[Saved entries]
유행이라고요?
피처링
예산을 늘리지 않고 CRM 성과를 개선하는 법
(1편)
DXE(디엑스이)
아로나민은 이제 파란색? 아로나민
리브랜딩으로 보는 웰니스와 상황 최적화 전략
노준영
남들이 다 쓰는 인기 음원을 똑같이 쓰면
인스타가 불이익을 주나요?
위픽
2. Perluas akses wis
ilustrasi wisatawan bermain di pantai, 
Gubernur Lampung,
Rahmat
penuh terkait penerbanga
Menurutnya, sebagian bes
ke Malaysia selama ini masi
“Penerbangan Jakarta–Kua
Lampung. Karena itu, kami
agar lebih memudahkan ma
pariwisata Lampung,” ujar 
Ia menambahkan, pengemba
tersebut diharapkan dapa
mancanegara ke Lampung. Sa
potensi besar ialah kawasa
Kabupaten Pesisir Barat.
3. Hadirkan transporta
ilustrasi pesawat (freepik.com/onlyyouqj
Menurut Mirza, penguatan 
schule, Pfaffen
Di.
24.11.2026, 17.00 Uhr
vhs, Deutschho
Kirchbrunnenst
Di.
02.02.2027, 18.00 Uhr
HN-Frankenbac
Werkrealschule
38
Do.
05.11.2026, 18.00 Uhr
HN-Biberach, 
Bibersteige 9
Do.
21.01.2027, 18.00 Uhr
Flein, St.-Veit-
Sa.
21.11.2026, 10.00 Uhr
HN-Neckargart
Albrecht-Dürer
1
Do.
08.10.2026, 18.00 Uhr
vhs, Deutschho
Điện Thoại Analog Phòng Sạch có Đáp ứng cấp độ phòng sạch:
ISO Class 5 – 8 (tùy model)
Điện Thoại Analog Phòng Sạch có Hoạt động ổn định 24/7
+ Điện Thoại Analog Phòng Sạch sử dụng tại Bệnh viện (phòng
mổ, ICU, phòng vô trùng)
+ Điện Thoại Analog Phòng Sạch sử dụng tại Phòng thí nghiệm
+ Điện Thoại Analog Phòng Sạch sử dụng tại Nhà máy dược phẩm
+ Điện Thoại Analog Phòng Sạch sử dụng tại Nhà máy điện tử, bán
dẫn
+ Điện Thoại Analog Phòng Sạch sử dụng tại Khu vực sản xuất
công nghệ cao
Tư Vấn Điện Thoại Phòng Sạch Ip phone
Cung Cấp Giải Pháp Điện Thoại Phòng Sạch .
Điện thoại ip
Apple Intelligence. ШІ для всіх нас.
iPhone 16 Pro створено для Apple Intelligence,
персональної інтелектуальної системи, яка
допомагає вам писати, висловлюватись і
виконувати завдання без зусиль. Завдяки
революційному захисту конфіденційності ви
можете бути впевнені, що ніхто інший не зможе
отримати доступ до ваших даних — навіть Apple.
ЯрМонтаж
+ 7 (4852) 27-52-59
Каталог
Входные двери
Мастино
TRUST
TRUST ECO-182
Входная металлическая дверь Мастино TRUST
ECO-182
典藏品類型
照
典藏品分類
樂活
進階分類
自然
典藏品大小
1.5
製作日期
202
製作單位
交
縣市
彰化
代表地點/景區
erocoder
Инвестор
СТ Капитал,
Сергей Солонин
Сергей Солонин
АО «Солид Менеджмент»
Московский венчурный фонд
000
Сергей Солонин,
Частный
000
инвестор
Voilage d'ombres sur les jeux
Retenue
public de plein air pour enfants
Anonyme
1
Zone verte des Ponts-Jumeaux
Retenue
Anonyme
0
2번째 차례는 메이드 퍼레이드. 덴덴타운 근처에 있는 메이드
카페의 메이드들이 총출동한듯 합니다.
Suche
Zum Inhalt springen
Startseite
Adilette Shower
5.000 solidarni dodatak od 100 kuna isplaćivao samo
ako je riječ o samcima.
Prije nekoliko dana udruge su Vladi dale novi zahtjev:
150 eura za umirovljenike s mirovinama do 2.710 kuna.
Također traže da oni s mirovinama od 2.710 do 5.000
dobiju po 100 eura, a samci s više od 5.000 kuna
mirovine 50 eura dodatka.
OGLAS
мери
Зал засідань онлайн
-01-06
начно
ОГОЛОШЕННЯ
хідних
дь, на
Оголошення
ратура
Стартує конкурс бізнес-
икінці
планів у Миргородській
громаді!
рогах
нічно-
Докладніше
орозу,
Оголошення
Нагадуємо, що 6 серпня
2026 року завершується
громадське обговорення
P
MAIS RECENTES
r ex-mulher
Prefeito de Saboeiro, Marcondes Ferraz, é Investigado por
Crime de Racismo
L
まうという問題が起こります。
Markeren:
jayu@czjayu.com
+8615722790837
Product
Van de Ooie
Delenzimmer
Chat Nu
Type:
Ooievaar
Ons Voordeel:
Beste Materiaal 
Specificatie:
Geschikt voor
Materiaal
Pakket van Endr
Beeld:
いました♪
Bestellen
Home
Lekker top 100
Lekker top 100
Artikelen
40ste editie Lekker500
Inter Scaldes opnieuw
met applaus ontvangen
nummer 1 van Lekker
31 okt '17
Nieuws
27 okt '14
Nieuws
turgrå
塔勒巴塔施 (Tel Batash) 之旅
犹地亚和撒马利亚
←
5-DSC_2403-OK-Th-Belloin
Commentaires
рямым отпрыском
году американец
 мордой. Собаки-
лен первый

**Task requirements:** Which lines above include the word "kuna"? Pick them out and copy them.

**The answer:**
5.000 solidarni dodatak od 100 kuna isplaćivao samo
150 eura za umirovljenike s mirovinama do 2.710 kuna.
dobiju po 100 eura, a samci s više od 5.000 kuna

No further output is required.